Gli altri tipi di lavori riguardano la sostituzione degli impianti di climatizzazione invernale esistenti con impianti centralizzati per il riscaldamento, e/o il raffrescamento e/o la fornitura di acqua calda sanitaria sulle parti comuni degli edifici, sugli edifici unifamiliari o sulle unità immobiliari site all’interno di edifici plurifamiliari.

Il nuovo impianto di climatizzazione quindi fa parte degli interventi agevolati con il superbonus, ma solo se in presenza di determinati requisiti.

Bonus condizionatori 2020: i requisiti per ottenere il superbonus del 110%

Anche l’impianto di climatizzazione è incluso tra i lavori del superbonus, ma è chiaro però che non basterà semplicemente scegliere un condizionatore: dovranno essere rispettati determinati requisiti.

Tra questi, è necessario che il nuovo impianto si occupi non solo del raffrescamento, ma anche del riscaldamento dell’ambiente: dovrà quindi essere un’installazione di ultima generazione, destinata ovviamente al risparmio energetico.

Il requisito minimo per accedere al superbonus è il raggiungimento della classe energetica più alta possibile, se non è possibile il miglioramento di almeno due classi, da certificare con Attestato di Prestazione Energetica.
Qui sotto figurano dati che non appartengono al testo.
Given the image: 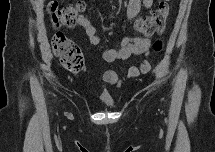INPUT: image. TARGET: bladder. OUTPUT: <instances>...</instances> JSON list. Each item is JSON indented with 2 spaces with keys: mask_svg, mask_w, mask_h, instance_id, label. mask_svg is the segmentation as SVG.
<instances>
[{
  "mask_svg": "<svg viewBox=\"0 0 215 152\" xmlns=\"http://www.w3.org/2000/svg\"><path fill=\"white\" fill-rule=\"evenodd\" d=\"M101 102L107 107H113L114 106V101L110 97H103L101 99Z\"/></svg>",
  "mask_w": 215,
  "mask_h": 152,
  "instance_id": "1",
  "label": "bladder"
}]
</instances>
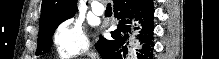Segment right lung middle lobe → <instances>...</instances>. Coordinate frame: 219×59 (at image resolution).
<instances>
[{
    "instance_id": "dd1d6c3e",
    "label": "right lung middle lobe",
    "mask_w": 219,
    "mask_h": 59,
    "mask_svg": "<svg viewBox=\"0 0 219 59\" xmlns=\"http://www.w3.org/2000/svg\"><path fill=\"white\" fill-rule=\"evenodd\" d=\"M64 20L66 19L50 23L43 28H39L38 47L36 50V55H42L50 50L52 35L55 32L58 25L62 23Z\"/></svg>"
}]
</instances>
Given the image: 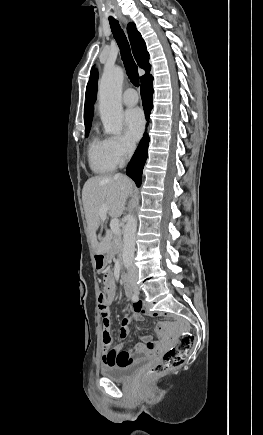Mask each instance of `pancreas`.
Returning a JSON list of instances; mask_svg holds the SVG:
<instances>
[{"mask_svg": "<svg viewBox=\"0 0 263 435\" xmlns=\"http://www.w3.org/2000/svg\"><path fill=\"white\" fill-rule=\"evenodd\" d=\"M120 252H121V234L114 233V236L112 238V242L110 244V248L108 250V254L111 257H114L116 253H118L120 255Z\"/></svg>", "mask_w": 263, "mask_h": 435, "instance_id": "1", "label": "pancreas"}]
</instances>
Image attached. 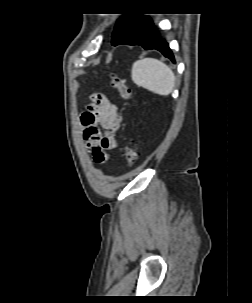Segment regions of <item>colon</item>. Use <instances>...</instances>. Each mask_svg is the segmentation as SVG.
<instances>
[{
	"mask_svg": "<svg viewBox=\"0 0 252 303\" xmlns=\"http://www.w3.org/2000/svg\"><path fill=\"white\" fill-rule=\"evenodd\" d=\"M110 81L111 86L115 88L118 93L119 97L125 101H130L132 98V90L130 87L126 84V81L124 78L117 76L116 74H110ZM123 155L126 159L127 165L129 167L134 166L136 160H137V154L136 150L132 143H127L123 147Z\"/></svg>",
	"mask_w": 252,
	"mask_h": 303,
	"instance_id": "5ec220e1",
	"label": "colon"
}]
</instances>
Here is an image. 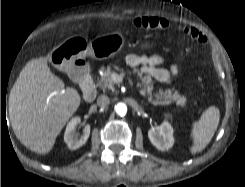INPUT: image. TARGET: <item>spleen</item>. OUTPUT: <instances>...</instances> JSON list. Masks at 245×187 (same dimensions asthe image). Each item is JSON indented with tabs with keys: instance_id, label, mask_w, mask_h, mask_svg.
Returning a JSON list of instances; mask_svg holds the SVG:
<instances>
[{
	"instance_id": "spleen-1",
	"label": "spleen",
	"mask_w": 245,
	"mask_h": 187,
	"mask_svg": "<svg viewBox=\"0 0 245 187\" xmlns=\"http://www.w3.org/2000/svg\"><path fill=\"white\" fill-rule=\"evenodd\" d=\"M220 111L215 106H210L201 115L200 119L193 123L191 136L193 144L191 154L201 152L209 144L218 127Z\"/></svg>"
}]
</instances>
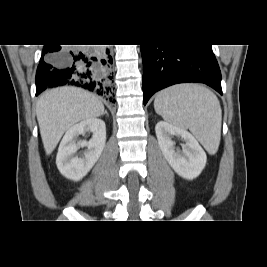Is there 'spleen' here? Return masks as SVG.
Wrapping results in <instances>:
<instances>
[{
  "mask_svg": "<svg viewBox=\"0 0 267 267\" xmlns=\"http://www.w3.org/2000/svg\"><path fill=\"white\" fill-rule=\"evenodd\" d=\"M157 114L172 125L189 129L209 154L218 150L222 110L216 95L203 85H174L157 93Z\"/></svg>",
  "mask_w": 267,
  "mask_h": 267,
  "instance_id": "spleen-1",
  "label": "spleen"
}]
</instances>
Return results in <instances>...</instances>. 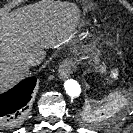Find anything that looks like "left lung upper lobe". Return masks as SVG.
Here are the masks:
<instances>
[{"instance_id":"obj_1","label":"left lung upper lobe","mask_w":133,"mask_h":133,"mask_svg":"<svg viewBox=\"0 0 133 133\" xmlns=\"http://www.w3.org/2000/svg\"><path fill=\"white\" fill-rule=\"evenodd\" d=\"M96 113L97 111H94L93 109H90L89 107H84V109L82 110L79 116V121L82 122L83 124L94 126L100 123L98 122L99 120H104L107 116L106 112L104 116H103V113L101 115H98Z\"/></svg>"}]
</instances>
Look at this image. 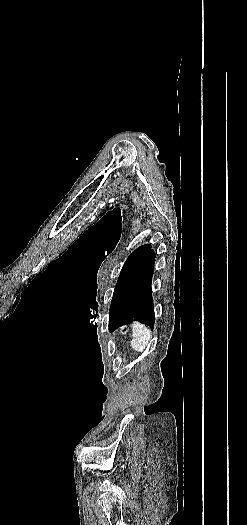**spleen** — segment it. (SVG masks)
<instances>
[{"instance_id":"3e777b00","label":"spleen","mask_w":247,"mask_h":525,"mask_svg":"<svg viewBox=\"0 0 247 525\" xmlns=\"http://www.w3.org/2000/svg\"><path fill=\"white\" fill-rule=\"evenodd\" d=\"M132 337V349H134V351H138V353H142L151 339V331L148 329V327H146V325H142V323L134 321L132 325Z\"/></svg>"}]
</instances>
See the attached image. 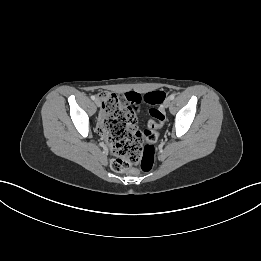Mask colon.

Bisogna rispettare anche i limiti di spesa previsti dal decreto con i requisiti tecnici, che a breve dovrebbe diventare operativo con la pubblicazione in Gazzetta Ufficiale.

I limiti di spesa per gli interventi sulle parti comuni degli edifici sono:

  • 20.000 euro moltiplicati per il numero delle unità immobiliari che compongono l’edificio per gli edifici composti fino a otto unità immobiliari;
  • 15.000 euro moltiplicati per il numero delle unità immobiliari che compongono l’edificio per gli edifici composti da più di otto unità immobiliari ed è riconosciuta anche per le spese relative allo smaltimento e alla bonifica dell’impianto sostituito.

Per gli interventi sugli edifici unifamiliari (come le villette a schiera) invece il limite di spesa è 30.000 euro.

I lavori non strutturali che influenzano comunque l’efficienza energetica (come appunto i condizionatori, ma anche le finestre, gli infissi, le tende da sole) rientrano nell’ecobonus già esistente, che prevede una detrazione che va dal 50 al 65% in base ai lavori effettuati.